In accounting, this has taken the form of manual process automation. Things like data processing, bill processing, and workflows can all now be performed by a soulless machine. The thought process here is that humans are better at deep analytical thought, forecasts, and risk analysis, with the ability to think outside of patterns. Freeing up manual processes gives humans more time to do things the machines just can’t.


In 2021, we surveyed what accountants want to see in financial management solution software (or ERP), with the overwhelming majority answering automation. No surprise, either! The internet and globalization are integral to how businesses do business. Higher demand, higher costs. Automation fixes this in a couple of different ways. A machine will not become tired. A machine will work night and day without mistakes.


Secondly, it saves time by cutting back on how many accountants you need to keep up with the absurd about of manual work the job requires. This way, you can pay fewer people and keep the ones you have but put them to work using their great minds for tasks like risk analysis and forecasting. Machines can only do so much to predict the future. Imagination still wins out.


New Technology

New technologies are emerging daily, and impacting how companies are doing business across all all departments, especially accounting.


The cloud is an obvious choice; we use it exclusively here at Xledger. The Cloud has many advantages, but its true gift became apparent during the COVID-19 pandemic. Suddenly, people need to work but can not travel for work. Introducing the thing that will redefine how we look at work/life balance: hybrid remote via the cloud. The cloud means no more having to store data locally; you can access your work files while on a “business” trip in Florida. So you can crunch numbers on the beach while crunching crab legs.


Cryptocurrency is another major factor in the world of money. (Some people may not think this qualifies as a new “technology,” but I’m writing the blog, so too bad.) With bitcoin becoming everyone’s favorite way to buy a new Tesla, technology has had to adapt quite quickly. Businesses took notice, investing in the dominant forms of crypto, like bitcoin, Ethereum, and Dogecoin.



This has also led to the discovery of the Blockchain, wherein the records of transactions are constantly updated and verified through a multitude of users. Companies are looking at this to decided how to use it beyond crypto. The Blockchain’s inherent anti-corruption aspect is also excellent for our privacy-focused world.


As these new technologies are implemented, it will become increasingly important for accountants to become proficient in using technology and associated/relevant software programs.
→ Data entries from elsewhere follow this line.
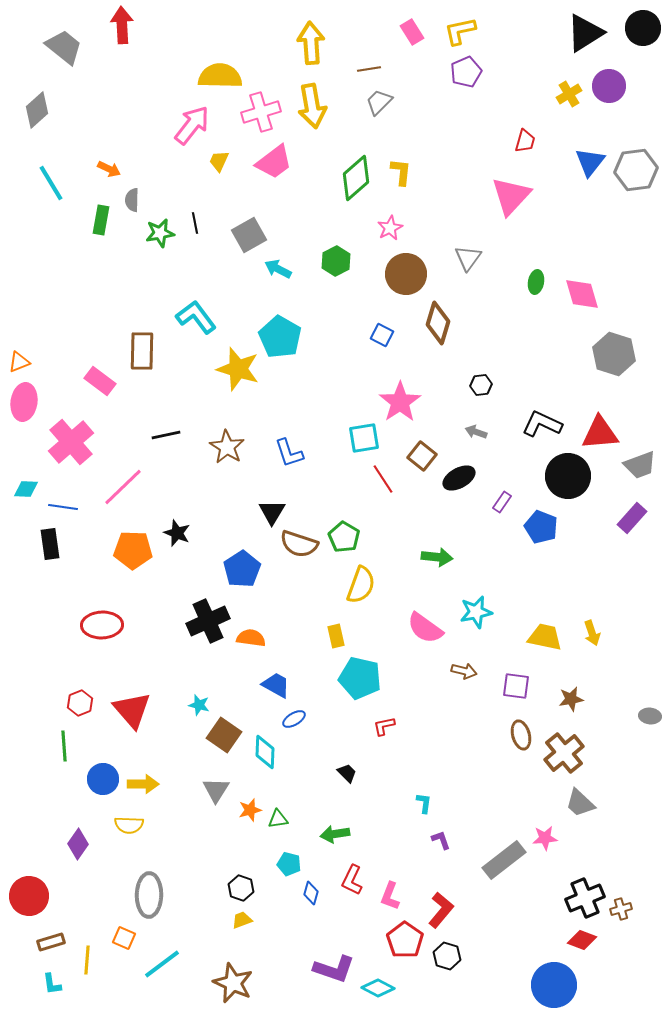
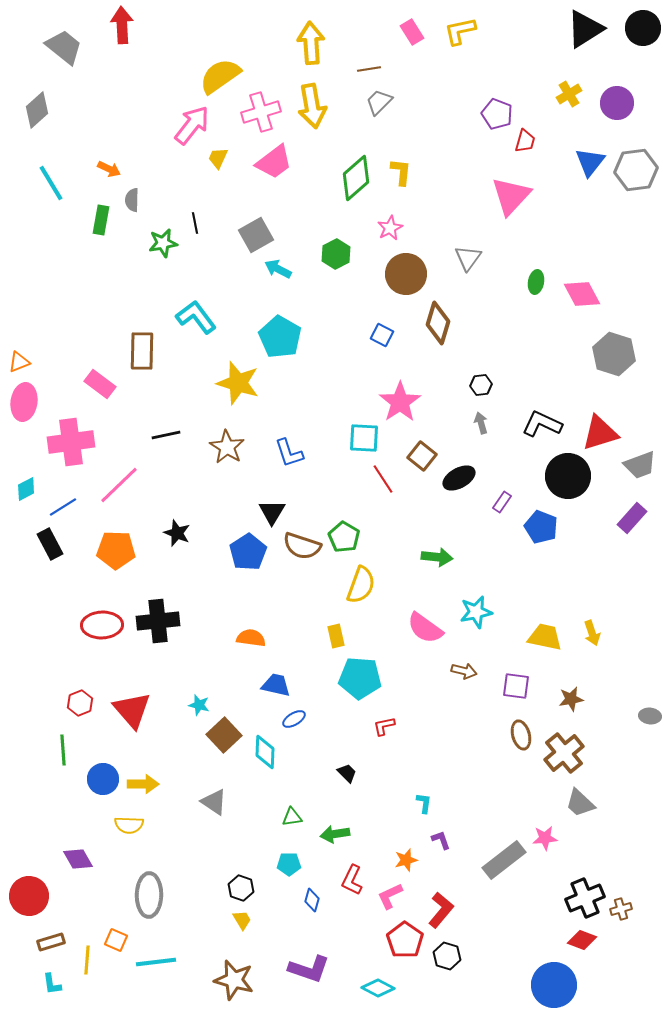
black triangle at (585, 33): moved 4 px up
purple pentagon at (466, 72): moved 31 px right, 42 px down; rotated 28 degrees counterclockwise
yellow semicircle at (220, 76): rotated 36 degrees counterclockwise
purple circle at (609, 86): moved 8 px right, 17 px down
yellow trapezoid at (219, 161): moved 1 px left, 3 px up
green star at (160, 233): moved 3 px right, 10 px down
gray square at (249, 235): moved 7 px right
green hexagon at (336, 261): moved 7 px up
pink diamond at (582, 294): rotated 12 degrees counterclockwise
yellow star at (238, 369): moved 14 px down
pink rectangle at (100, 381): moved 3 px down
gray arrow at (476, 432): moved 5 px right, 9 px up; rotated 55 degrees clockwise
red triangle at (600, 433): rotated 12 degrees counterclockwise
cyan square at (364, 438): rotated 12 degrees clockwise
pink cross at (71, 442): rotated 33 degrees clockwise
pink line at (123, 487): moved 4 px left, 2 px up
cyan diamond at (26, 489): rotated 30 degrees counterclockwise
blue line at (63, 507): rotated 40 degrees counterclockwise
black rectangle at (50, 544): rotated 20 degrees counterclockwise
brown semicircle at (299, 544): moved 3 px right, 2 px down
orange pentagon at (133, 550): moved 17 px left
blue pentagon at (242, 569): moved 6 px right, 17 px up
black cross at (208, 621): moved 50 px left; rotated 18 degrees clockwise
cyan pentagon at (360, 678): rotated 9 degrees counterclockwise
blue trapezoid at (276, 685): rotated 16 degrees counterclockwise
brown square at (224, 735): rotated 12 degrees clockwise
green line at (64, 746): moved 1 px left, 4 px down
gray triangle at (216, 790): moved 2 px left, 12 px down; rotated 28 degrees counterclockwise
orange star at (250, 810): moved 156 px right, 50 px down
green triangle at (278, 819): moved 14 px right, 2 px up
purple diamond at (78, 844): moved 15 px down; rotated 64 degrees counterclockwise
cyan pentagon at (289, 864): rotated 15 degrees counterclockwise
blue diamond at (311, 893): moved 1 px right, 7 px down
pink L-shape at (390, 896): rotated 44 degrees clockwise
yellow trapezoid at (242, 920): rotated 80 degrees clockwise
orange square at (124, 938): moved 8 px left, 2 px down
cyan line at (162, 964): moved 6 px left, 2 px up; rotated 30 degrees clockwise
purple L-shape at (334, 969): moved 25 px left
brown star at (233, 983): moved 1 px right, 3 px up; rotated 9 degrees counterclockwise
Being able to answer questions from employees about how to set up their ledgers, submit reports, store data, and anything else will likely fall under the umbrella of accounting responsibilities, along with leveraging the advanced features of things like Blockchain and the cloud.


The other principal skillset accountants should expect to encounter in the upcoming years relates to automation. As previously mentioned, heavy automation of manual processes will become the standard, which means accountants will need to understand how to take on more serious roles in risk analysis, advising clients, analyzing and sorting big data, and financial pattern recognition. No longer will accounting be bean counting but bean analyzing.


So, in conclusion, the future of accounting is digital. It involves mass automation of manual processes. A heavier reliance on people who understand emerging technologies. A greater focus on accountants capable of analysis and data insight. And A utilizing new technologies to organize better and manage money.